If a picture appears in the records, leave it out and transcribe the rest exactly.

— Records to process —
____________

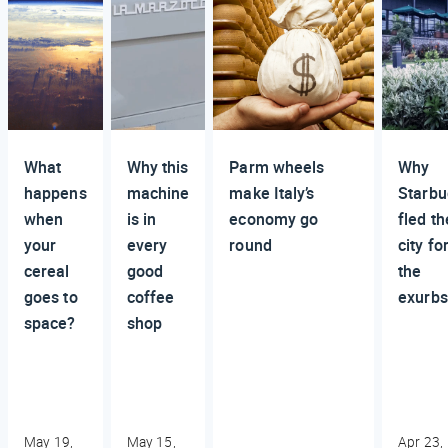
What
Why this
Parm wheels
Why
happens
machine
make Italy’s
Starbu
when
is in
economy go
fled th
your
every
round
city fo
cereal
good
the
goes to
coffee
exurbs
space?
shop
May 19,
May 15,
Apr 23,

____________

— Response to this exercise —
What
Why this
Parm wheels
Why
happens
machine
make Italy’s
Starbu
when
is in
economy go
fled th
your
every
round
city fo
cereal
good
the
goes to
coffee
exurbs
space?
shop
May 19,
May 15,
Apr 23,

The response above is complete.